■ **WHAT NEEDS TO BE DONE**:
Only the lines below between the one holding "натуральная кожа." and the one holding "prowizje mogą oznaczać, że platforma zarabia", inclusive, are to be reproduced word for word; the pictures are to be left out.

■ **THE RECORDS**:
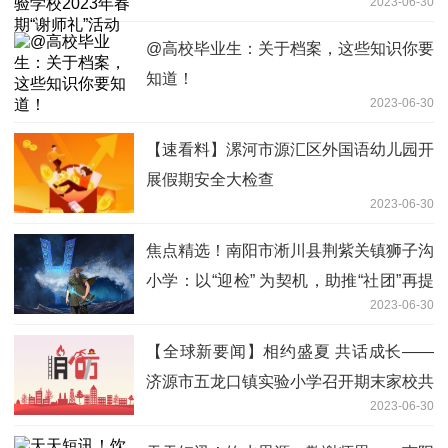
2023-06-30
@高校毕业生：关于档案，这些知识你要
知道！
2023-06-30
【速看料】漯河市源汇区外国语幼儿园开
展假期安全大检查
2023-06-30
焦点精选！南阳市淅川县荆紫关镇狮子沟
小学：以“迎检” 为契机，助推“社团”再提
2023-06-30
高
【全球新要闻】相约盛夏 共话成长——
济源市五龙口镇实验小学召开期末家校共
2023-06-30
育会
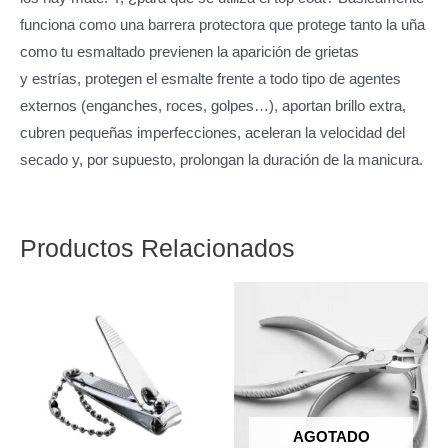
funciona como una barrera protectora que protege tanto la uña
como tu esmaltado previenen la aparición de grietas
y estrías, protegen el esmalte frente a todo tipo de agentes
externos (enganches, roces, golpes…), aportan brillo extra,
cubren pequeñas imperfecciones, aceleran la velocidad del
secado y, por supuesto, prolongan la duración de la manicura.
Productos Relacionados
AGOTADO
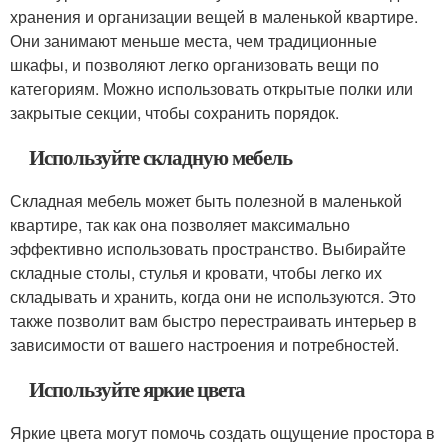
хранения и организации вещей в маленькой квартире.
Они занимают меньше места, чем традиционные
шкафы, и позволяют легко организовать вещи по
категориям. Можно использовать открытые полки или
закрытые секции, чтобы сохранить порядок.
Используйте складную мебель
Складная мебель может быть полезной в маленькой
квартире, так как она позволяет максимально
эффективно использовать пространство. Выбирайте
складные столы, стулья и кровати, чтобы легко их
складывать и хранить, когда они не используются. Это
также позволит вам быстро перестраивать интерьер в
зависимости от вашего настроения и потребностей.
Используйте яркие цвета
Яркие цвета могут помочь создать ощущение простора в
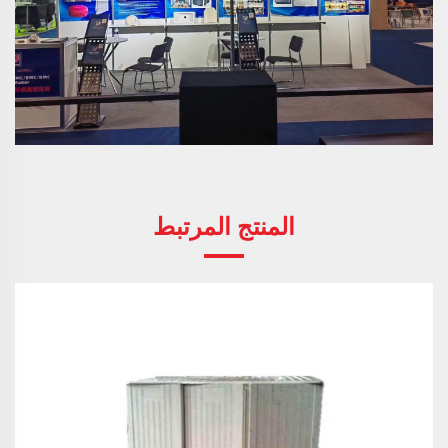
المنتج المرتبط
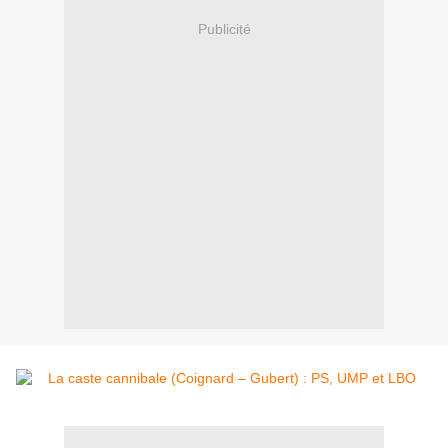
Publicité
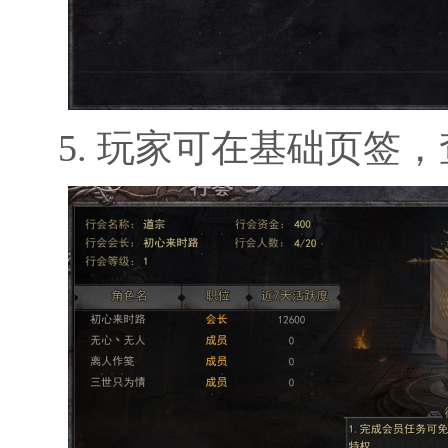
5. 玩家可在基础页签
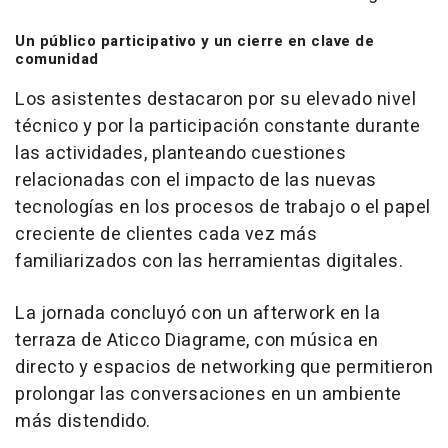
Un público participativo y un cierre en clave de
comunidad
Los asistentes destacaron por su elevado nivel
técnico y por la participación constante durante
las actividades, planteando cuestiones
relacionadas con el impacto de las nuevas
tecnologías en los procesos de trabajo o el papel
creciente de clientes cada vez más
familiarizados con las herramientas digitales.
La jornada concluyó con un afterwork en la
terraza de Aticco Diagrame, con música en
directo y espacios de networking que permitieron
prolongar las conversaciones en un ambiente
más distendido.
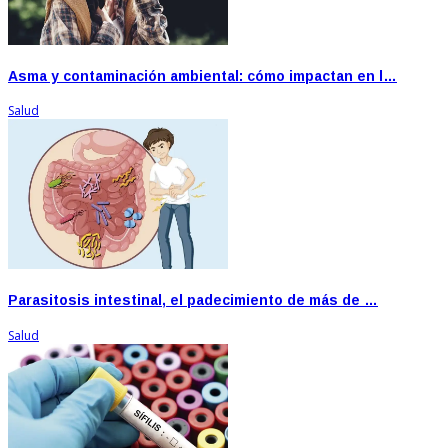
Asma y contaminación ambiental: cómo impactan en l…
Salud
Parasitosis intestinal, el padecimiento de más de …
Salud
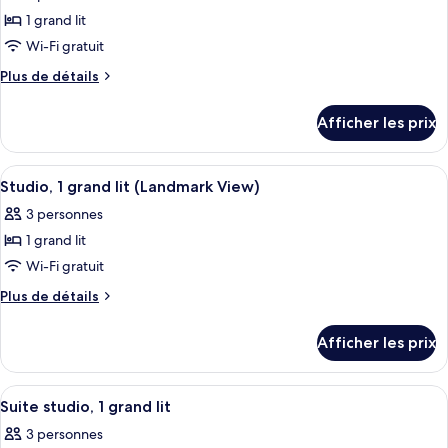
les
vue
sur
1 grand lit
photos
sur
la
pour
Wi-Fi gratuit
la
ville
ce
ville
Plus
Plus de détails
type
de
détails
de
Afficher les prix
pour
chambre :
Studio,
Studio,
1
Afficher
Une chambre d’hôtel avec un grand lit
4
1
grand
Studio, 1 grand lit (Landmark View)
toutes
lit
grand
3 personnes
(Water
les
lit
View)
1 grand lit
photos
(Water
pour
Wi-Fi gratuit
View)
ce
Plus
Plus de détails
type
de
détails
de
Afficher les prix
pour
chambre :
Studio,
Studio,
1
Afficher
Coffre-fort, accès au Wi-Fi (inclus)
5
1
grand
Suite studio, 1 grand lit
toutes
lit
grand
3 personnes
(Landmark
les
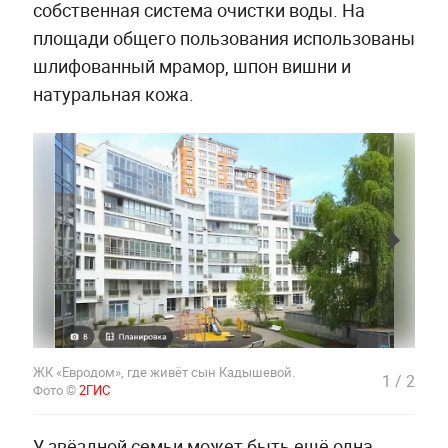
собственная система очистки воды. На
площади общего пользования использованы
шлифованный мрамор, шпон вишни и
натуральная кожа.
ЖК «Евродом», где живёт сын Кадышевой.
1
/
2
Фото ©
2ГИС
У звёздной семьи может быть ещё одна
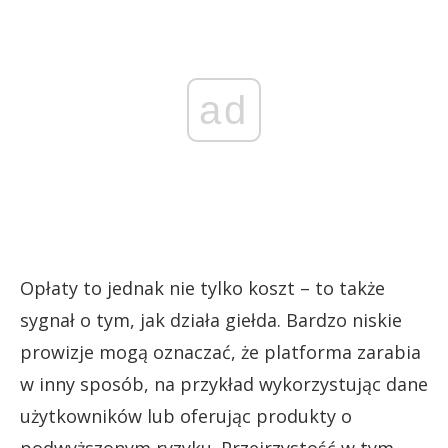
ad
Opłaty to jednak nie tylko koszt – to także
sygnał o tym, jak działa giełda. Bardzo niskie
prowizje mogą oznaczać, że platforma zarabia
w inny sposób, na przykład wykorzystując dane
użytkowników lub oferując produkty o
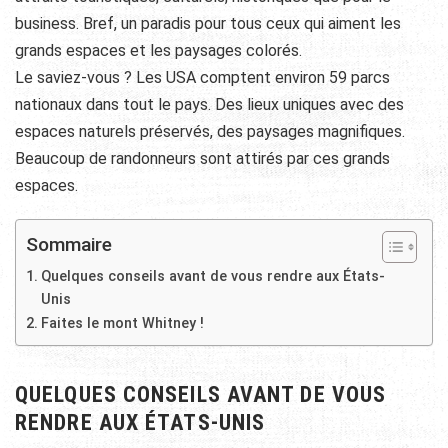
business. Bref, un paradis pour tous ceux qui aiment les
grands espaces et les paysages colorés.
Le saviez-vous ? Les USA comptent environ 59 parcs
nationaux dans tout le pays. Des lieux uniques avec des
espaces naturels préservés, des paysages magnifiques.
Beaucoup de randonneurs sont attirés par ces grands
espaces.
Sommaire
Quelques conseils avant de vous rendre aux États-
Unis
Faites le mont Whitney !
QUELQUES CONSEILS AVANT DE VOUS
RENDRE AUX ÉTATS-UNIS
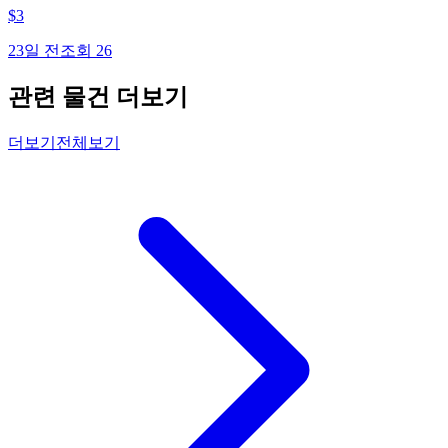
$
3
23일 전
조회
26
관련 물건 더보기
더보기
전체보기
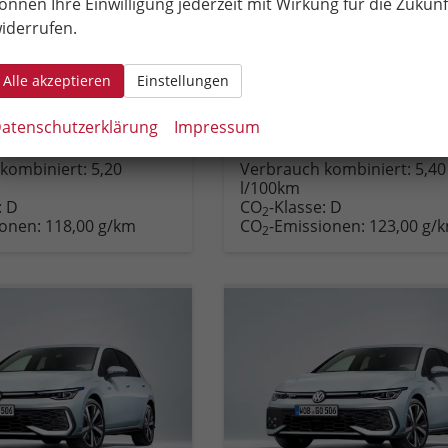
önnen Ihre Einwilligung jederzeit mit Wirkung für die Zukunf
pplungsgetriebe (DSG)
Getriebe
Schalt. 6-Gang
iderrufen.
Kraftstoff
Benzin
6 PS)
Leistung
85 kW (116 PS)
Alle akzeptieren
Einstellungen
– €
25.290,– €
incl. 19% MwSt.
atenschutzerklärung
Impressum
Fahrzeug
Rückruf
PDF-
Fahrzeug
kombiniert:
5,20
Verbrauch kombiniert:
5,40
,
drucken,
anfordern
Datei,
drucken,
l/100km
zeugexposé
parken
Fahrzeugexposé
parken
:
D
CO
-Klasse:
D
ken
oder
drucken
oder
2
ionen:
118,00 g/km
CO
-Emissionen:
123,00 g/
vergleichen
vergleichen
2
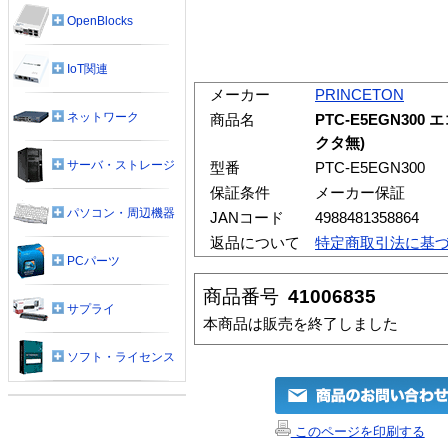
OpenBlocks
IoT関連
メーカー
PRINCETON
ネットワーク
商品名
PTC-E5EGN300 
クタ無)
サーバ・ストレージ
型番
PTC-E5EGN300
保証条件
メーカー保証
パソコン・周辺機器
JANコード
4988481358864
返品について
特定商取引法に基
PCパーツ
商品番号
41006835
サプライ
本商品は販売を終了しました
ソフト・ライセンス
このページを印刷する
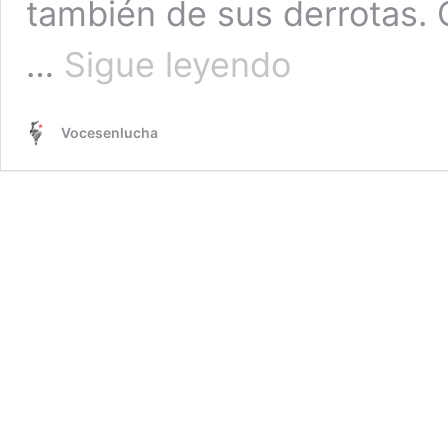
también de sus derrotas.
Si
…
Sigue leyendo
vienes
a
visitarme.
Vocesenlucha
Por
Jairo
Fuentes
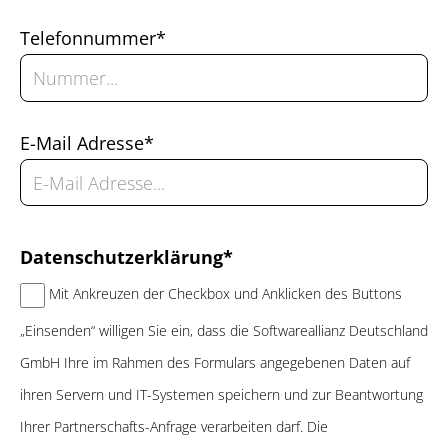
Telefonnummer*
E-Mail Adresse*
Datenschutzerklärung*
Mit Ankreuzen der Checkbox und Anklicken des Buttons
„Einsenden“ willigen Sie ein, dass die Softwareallianz Deutschland
GmbH Ihre im Rahmen des Formulars angegebenen Daten auf
ihren Servern und IT-Systemen speichern und zur Beantwortung
Ihrer Partnerschafts-Anfrage verarbeiten darf. Die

■ **ANSWER**:
натуральная кожа.
ЖК «Евродом», где живёт сын Кадышевой.
1
/
2
Фото ©
2ГИС
У звёздной семьи может быть ещё одна
ad
Opłaty to jednak nie tylko koszt – to także
sygnał o tym, jak działa giełda. Bardzo niskie
prowizje mogą oznaczać, że platforma zarabia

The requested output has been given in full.